The problem — Make a tally of the lines in the records that include the string "date", and give only that number.

Data under study —
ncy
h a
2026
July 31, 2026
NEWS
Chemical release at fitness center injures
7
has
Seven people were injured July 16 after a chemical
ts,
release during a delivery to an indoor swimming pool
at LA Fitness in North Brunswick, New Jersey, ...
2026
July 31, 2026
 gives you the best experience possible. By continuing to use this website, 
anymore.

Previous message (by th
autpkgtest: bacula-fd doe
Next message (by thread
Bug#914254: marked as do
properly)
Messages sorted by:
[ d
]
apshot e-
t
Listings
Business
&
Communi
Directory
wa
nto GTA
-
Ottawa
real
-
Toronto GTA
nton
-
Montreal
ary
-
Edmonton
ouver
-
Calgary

---

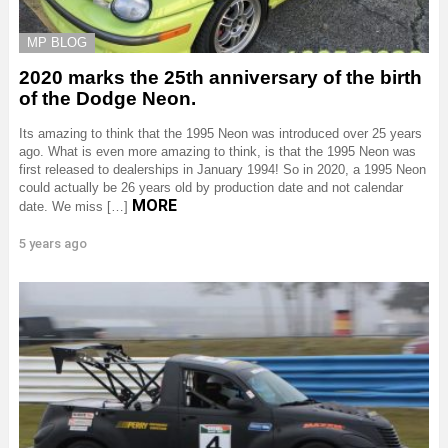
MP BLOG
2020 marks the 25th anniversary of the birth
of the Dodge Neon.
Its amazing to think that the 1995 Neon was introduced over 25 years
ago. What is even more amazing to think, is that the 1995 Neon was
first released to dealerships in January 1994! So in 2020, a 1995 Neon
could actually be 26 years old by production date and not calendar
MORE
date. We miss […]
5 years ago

Written response — 2